Wednesday, October 09, 2013

More on government healthcare

At the end of WWII, I spent two weeks in a Naval Hospital with pneumonia complicated by malaria. The head nurse, Lt. Helen Heffentrager, must have been jilted by a Marine because anyone who wore our dogtags became the object of her irritation. Every morning she would scream, "Get up out of that sack you lazy, (bleeping), good for nothing Jarhead, and swab the deck." She was a foul-mouthed, red-headed hellion.

I remember a Navy Dentist who wouldn't give me Novocain. He said, "Marines are supposed to be tough." Probably these events are the reasons I chose a civilian doctor and hospital in Philadelphia rather than use the "free" government health care when my wife was expecting our first child.
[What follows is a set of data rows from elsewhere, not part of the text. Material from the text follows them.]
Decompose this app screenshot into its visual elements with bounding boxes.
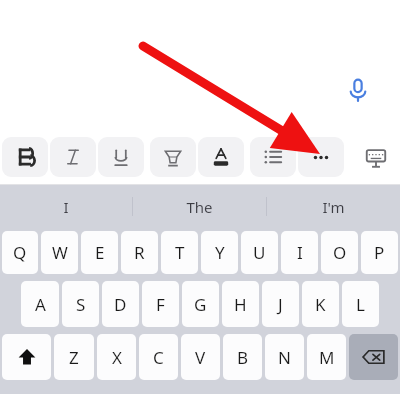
staticText: O: [333, 241, 347, 264]
staticText: W: [52, 241, 68, 264]
staticText: I'm: [322, 197, 345, 217]
staticText: K: [315, 293, 326, 316]
staticText: Z: [69, 346, 79, 369]
button[interactable]: Backspace: [349, 334, 398, 380]
button[interactable]: E: [81, 231, 118, 274]
button[interactable]: Y: [201, 231, 238, 274]
button[interactable]: Format option: [298, 137, 344, 177]
staticText: L: [356, 293, 365, 316]
staticText: F: [156, 293, 165, 316]
staticText: V: [195, 346, 206, 369]
button[interactable]: J: [262, 281, 299, 327]
button[interactable]: I: [281, 231, 318, 274]
button[interactable]: Z: [54, 334, 94, 380]
staticText: Y: [215, 241, 225, 264]
staticText: G: [194, 293, 207, 316]
staticText: C: [153, 346, 164, 369]
staticText: The: [186, 197, 213, 217]
button[interactable]: L: [342, 281, 379, 327]
button[interactable]: N: [265, 334, 304, 380]
button[interactable]: T: [161, 231, 198, 274]
staticText: B: [237, 346, 249, 369]
button[interactable]: R: [121, 231, 158, 274]
staticText: J: [278, 293, 283, 316]
staticText: M: [319, 346, 335, 369]
staticText: N: [278, 346, 291, 369]
button[interactable]: P: [361, 231, 398, 274]
button[interactable]: Voice input: [330, 62, 386, 118]
staticText: Q: [13, 241, 27, 264]
button[interactable]: B: [223, 334, 262, 380]
button[interactable]: F: [142, 281, 179, 327]
staticText: U: [253, 241, 266, 264]
staticText: S: [76, 293, 86, 316]
button[interactable]: Format option: [198, 137, 244, 177]
button[interactable]: Format option: [250, 137, 296, 177]
button[interactable]: W: [41, 231, 78, 274]
staticText: P: [374, 241, 385, 264]
button[interactable]: V: [181, 334, 220, 380]
button[interactable]: Change keyboard: [356, 138, 396, 178]
button[interactable]: X: [97, 334, 136, 380]
button[interactable]: Q: [2, 231, 38, 274]
staticText: H: [234, 293, 247, 316]
button[interactable]: K: [302, 281, 339, 327]
staticText: I: [63, 197, 69, 217]
button[interactable]: G: [182, 281, 219, 327]
staticText: E: [95, 241, 105, 264]
staticText: R: [134, 241, 145, 264]
staticText: D: [114, 293, 127, 316]
staticText: X: [112, 346, 122, 369]
button[interactable]: I: [0, 185, 132, 228]
button[interactable]: Format option: [2, 137, 48, 177]
button[interactable]: S: [62, 281, 99, 327]
button[interactable]: I'm: [267, 185, 400, 228]
button[interactable]: O: [321, 231, 358, 274]
button[interactable]: U: [241, 231, 278, 274]
button[interactable]: D: [102, 281, 139, 327]
button[interactable]: H: [222, 281, 259, 327]
button[interactable]: A: [21, 281, 59, 327]
staticText: T: [175, 241, 185, 264]
button[interactable]: The: [133, 185, 266, 228]
button[interactable]: Format option: [98, 137, 144, 177]
staticText: I: [297, 241, 303, 264]
button[interactable]: Format option: [50, 137, 96, 177]
button[interactable]: Format option: [150, 137, 196, 177]
button[interactable]: C: [139, 334, 178, 380]
staticText: A: [35, 293, 46, 316]
button[interactable]: M: [307, 334, 346, 380]
button[interactable]: Shift: [2, 334, 51, 380]
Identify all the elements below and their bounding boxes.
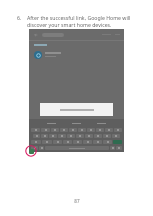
button[interactable]: Key [110,146,115,150]
button[interactable]: Key [93,140,102,144]
button[interactable]: Key [112,134,120,138]
button[interactable]: Key [33,134,40,138]
button[interactable]: Key [53,140,62,144]
button[interactable]: Key [67,134,75,138]
button[interactable]: Key [103,140,112,144]
button[interactable]: Key [94,134,102,138]
button[interactable]: Key [42,140,52,144]
button[interactable]: Key [85,134,93,138]
button[interactable] [40,103,113,116]
button[interactable]: Key [116,146,122,150]
staticText: discover your smart home devices. [27,21,112,28]
button[interactable]: Key [103,134,111,138]
staticText: After the successful link, Google Home w… [27,14,131,21]
button[interactable]: Key [49,134,57,138]
button[interactable]: Key [83,140,92,144]
button[interactable]: Space [45,146,109,150]
button[interactable]: Key [31,140,41,144]
button[interactable]: Back [33,32,39,38]
button[interactable]: Key [78,128,86,132]
staticText: 6. [17,14,22,21]
button[interactable]: Key [41,134,48,138]
button[interactable]: Annotation marker [25,145,37,157]
button[interactable]: Key [31,128,40,132]
button[interactable]: Key [105,128,113,132]
button[interactable]: Key [73,140,82,144]
button[interactable]: Key [58,134,66,138]
button[interactable]: Key [63,140,72,144]
button[interactable]: Key [41,128,50,132]
button[interactable]: Key [76,134,84,138]
button[interactable]: Key [51,128,59,132]
button[interactable]: Key [31,146,38,150]
button[interactable]: Key [60,128,68,132]
button[interactable]: Key [87,128,95,132]
button[interactable]: Key [39,146,44,150]
staticText: 87 [74,198,80,204]
button[interactable]: Key [96,128,104,132]
button[interactable]: Key [69,128,77,132]
button[interactable] [34,49,119,60]
button[interactable]: Key [114,128,122,132]
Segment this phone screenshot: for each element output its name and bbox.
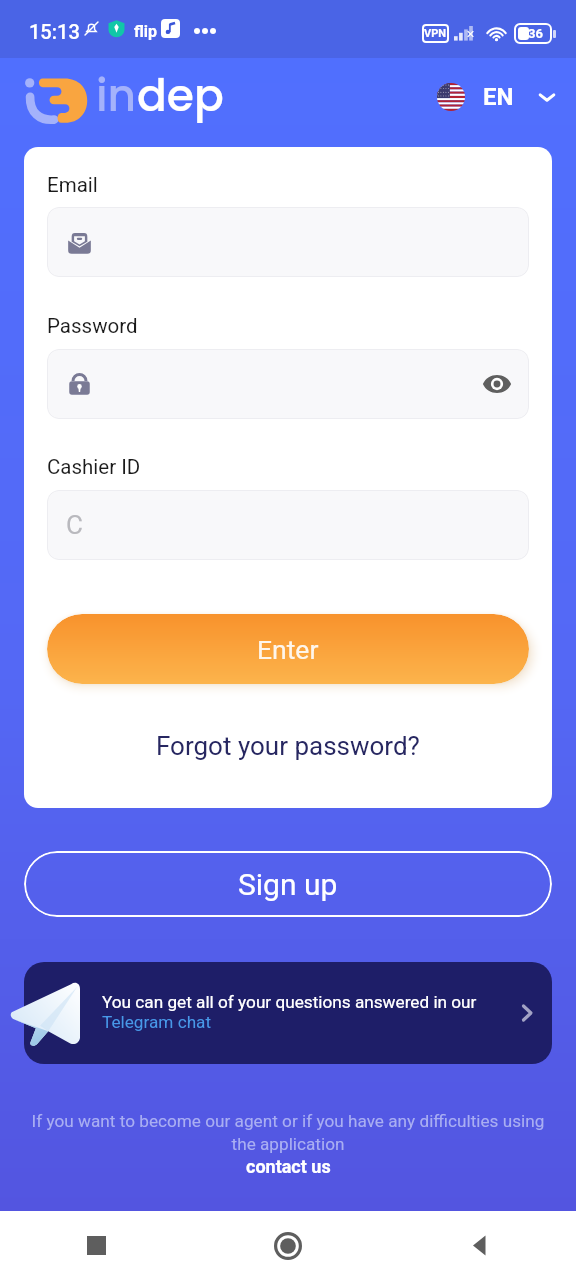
button[interactable]: You can get all of your questions answer… [24,962,552,1064]
button[interactable]: Recents [0,1211,192,1280]
button[interactable]: Enter [47,614,529,684]
staticText: VPN [424,27,447,40]
button[interactable]: Back [384,1211,576,1280]
staticText: EN [483,83,514,111]
staticText: Telegram chat [102,1012,212,1032]
button[interactable]: Show password [47,349,529,419]
button[interactable]: Home [192,1211,384,1280]
button[interactable]: contact us [246,1156,331,1177]
button[interactable]: Show password [477,364,517,404]
staticText: 36 [528,26,543,41]
staticText: 15:13 [29,20,80,43]
staticText: If you want to become our agent or if yo… [28,1111,548,1154]
staticText: You can get all of your questions answer… [102,992,477,1012]
button[interactable] [47,207,529,277]
staticText: Cashier ID [47,455,141,479]
staticText: dep [137,65,224,127]
staticText: in [96,65,137,127]
staticText: Enter [257,634,319,665]
button[interactable]: EN [437,83,556,111]
button[interactable]: C [47,490,529,560]
button[interactable]: Sign up [24,851,552,917]
staticText: flip [134,22,158,41]
staticText: Password [47,314,138,338]
staticText: C [66,510,83,540]
button[interactable]: Forgot your password? [146,725,430,767]
staticText: Email [47,173,98,197]
staticText: Sign up [238,867,338,902]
I was in the Marine Corps when she was expecting our second son in 1951, and I chose a civilian doctor and St. Vincent's Hospital in Indianapolis.

Sidebar: Elizabeth had a Cesarean Section and a private room at Episcopal Hospital in Philly for seven days. The total cost for the hospital room, operating room, surgeon and doctor for pre-natal and post-natal care was $402.00. The hospital used four pints of blood in the surgery and we were not charged for it. They just asked us to donate eight pints to their blood bank and my Marine buddies took care of that. BTW... Navy Corpsmen were exceptional.